Task to complete: Exactly as written, write out the lines below from the first to the one containing "बॉम्ब हे स्फोटक साधन आहे. ते जवळजवळ कोणत्याही", inclusive. Pictures do not belong in the copy.

◆ ◆ ◆

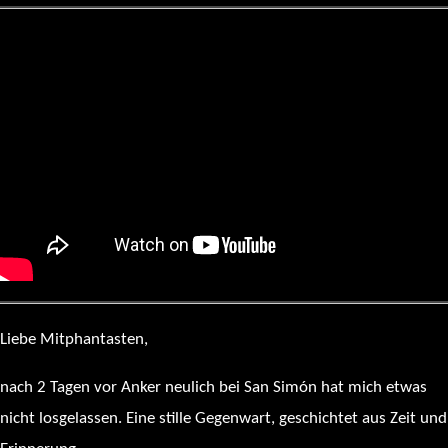
Liebe Mitphantasten,
nach 2 Tagen vor Anker neulich bei San Simón hat mich etwas
nicht losgelassen. Eine stille Gegenwart, geschichtet aus Zeit und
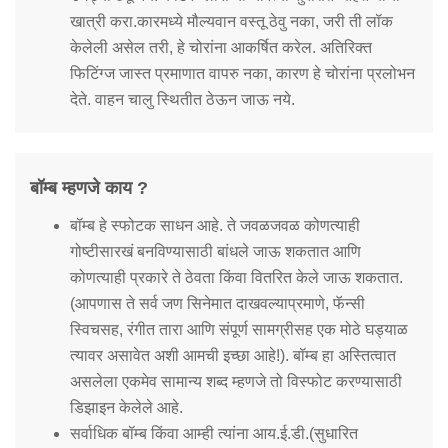
खात्री करा.कारमध्ये मौल्यवान वस्तू ठेवु नका, जरी ती लॉक
केलेली असेल तरी, हे चोरांना आकर्षित करेल. अतिरिक्त
फिटिंग्ज जास्त प्रमाणात वापरु नका, कारण हे चोरांना प्रलोभन
देते. वाहन चालु स्थितीत ठेऊन जाऊ नये.
बॉम्ब म्हणजे काय ?
बॉम्ब हे स्फोटक साधन आहे. ते जवळजवळ कोणत्याही
गोष्टीसारखं बनविण्यासाठी बांधले जाऊ शकतात आणि
कोणत्याही प्रकारे ते ठेवता किंवा वितरित केले जाऊ शकतात.
(आपणास ते सर्व जण सिनेमात दाखवल्याप्रमाणे, फॅन्सी
स्विचसह, रंगीत तारा आणि संपूर्ण सामग्रीसह एक मोठे घड्याळ
त्यावर असावेत अशी आमची इच्छा आहे!). बॉम्ब हा अस्तित्वात
असलेला एकमेव सामान्य शब्द म्हणजे तो विस्फोट करण्यासाठी
डिझाइन केलेले आहे.
सर्वाधिक बॉम्ब किंवा आम्ही त्यांना आय.ई.डी.(सुधारित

◆ ◆ ◆

Reply:
Liebe Mitphantasten,
nach 2 Tagen vor Anker neulich bei San Simón hat mich etwas
nicht losgelassen. Eine stille Gegenwart, geschichtet aus Zeit und
खात्री करा.कारमध्ये मौल्यवान वस्तू ठेवु नका, जरी ती लॉक
केलेली असेल तरी, हे चोरांना आकर्षित करेल. अतिरिक्त
फिटिंग्ज जास्त प्रमाणात वापरु नका, कारण हे चोरांना प्रलोभन
देते. वाहन चालु स्थितीत ठेऊन जाऊ नये.
बॉम्ब म्हणजे काय ?
बॉम्ब हे स्फोटक साधन आहे. ते जवळजवळ कोणत्याही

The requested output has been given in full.